+++ Exercise material

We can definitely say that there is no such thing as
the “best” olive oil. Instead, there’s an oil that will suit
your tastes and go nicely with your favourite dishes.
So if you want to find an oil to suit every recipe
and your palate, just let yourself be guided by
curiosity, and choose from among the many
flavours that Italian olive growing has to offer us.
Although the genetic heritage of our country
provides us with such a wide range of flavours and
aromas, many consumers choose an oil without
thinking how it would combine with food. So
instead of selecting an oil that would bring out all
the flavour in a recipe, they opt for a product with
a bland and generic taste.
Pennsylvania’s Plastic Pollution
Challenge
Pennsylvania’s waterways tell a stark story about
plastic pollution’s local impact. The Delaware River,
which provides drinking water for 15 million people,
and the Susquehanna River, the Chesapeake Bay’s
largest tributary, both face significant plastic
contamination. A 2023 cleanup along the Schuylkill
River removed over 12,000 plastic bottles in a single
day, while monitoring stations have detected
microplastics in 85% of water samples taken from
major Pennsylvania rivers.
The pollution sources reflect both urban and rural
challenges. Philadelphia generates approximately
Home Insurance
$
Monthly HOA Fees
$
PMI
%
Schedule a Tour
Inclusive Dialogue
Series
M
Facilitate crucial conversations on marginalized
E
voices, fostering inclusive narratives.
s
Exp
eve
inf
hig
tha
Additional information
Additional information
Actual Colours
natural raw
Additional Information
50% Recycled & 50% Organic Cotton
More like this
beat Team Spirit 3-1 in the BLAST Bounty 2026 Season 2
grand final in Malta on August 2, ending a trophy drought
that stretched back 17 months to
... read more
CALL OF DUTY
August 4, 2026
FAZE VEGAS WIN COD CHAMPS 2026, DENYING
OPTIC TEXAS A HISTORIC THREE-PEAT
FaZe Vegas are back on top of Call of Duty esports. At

++++++
+++ Exercise material

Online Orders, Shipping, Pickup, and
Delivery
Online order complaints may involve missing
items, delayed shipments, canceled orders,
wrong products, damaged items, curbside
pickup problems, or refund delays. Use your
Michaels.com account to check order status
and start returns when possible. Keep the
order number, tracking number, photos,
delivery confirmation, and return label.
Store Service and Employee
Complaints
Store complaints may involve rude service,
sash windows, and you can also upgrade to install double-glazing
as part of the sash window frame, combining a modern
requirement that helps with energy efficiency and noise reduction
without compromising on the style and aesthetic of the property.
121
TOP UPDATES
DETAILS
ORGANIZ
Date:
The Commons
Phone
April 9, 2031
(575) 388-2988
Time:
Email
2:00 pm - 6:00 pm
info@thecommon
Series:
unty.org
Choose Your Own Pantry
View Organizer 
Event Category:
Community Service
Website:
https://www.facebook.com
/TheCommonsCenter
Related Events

++++++
+++ Exercise material

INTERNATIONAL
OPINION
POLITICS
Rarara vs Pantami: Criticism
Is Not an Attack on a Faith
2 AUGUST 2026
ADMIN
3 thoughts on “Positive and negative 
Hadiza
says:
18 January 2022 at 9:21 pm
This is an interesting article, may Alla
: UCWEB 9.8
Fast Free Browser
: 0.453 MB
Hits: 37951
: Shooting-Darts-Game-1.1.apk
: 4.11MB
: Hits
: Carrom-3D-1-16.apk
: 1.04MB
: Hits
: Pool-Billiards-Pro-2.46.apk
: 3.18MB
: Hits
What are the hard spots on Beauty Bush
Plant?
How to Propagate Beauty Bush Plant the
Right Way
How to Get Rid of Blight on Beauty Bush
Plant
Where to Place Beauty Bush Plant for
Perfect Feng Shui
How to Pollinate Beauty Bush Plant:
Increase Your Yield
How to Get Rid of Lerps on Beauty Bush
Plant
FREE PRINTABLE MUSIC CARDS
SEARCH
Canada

++++++

Only one stretch of the data above is needed. Restate it word for word, from the line containing "We can definitely" through the line containing "provides us with", both ends included.

We can definitely say that there is no such thing as
the “best” olive oil. Instead, there’s an oil that will suit
your tastes and go nicely with your favourite dishes.
So if you want to find an oil to suit every recipe
and your palate, just let yourself be guided by
curiosity, and choose from among the many
flavours that Italian olive growing has to offer us.
Although the genetic heritage of our country
provides us with such a wide range of flavours and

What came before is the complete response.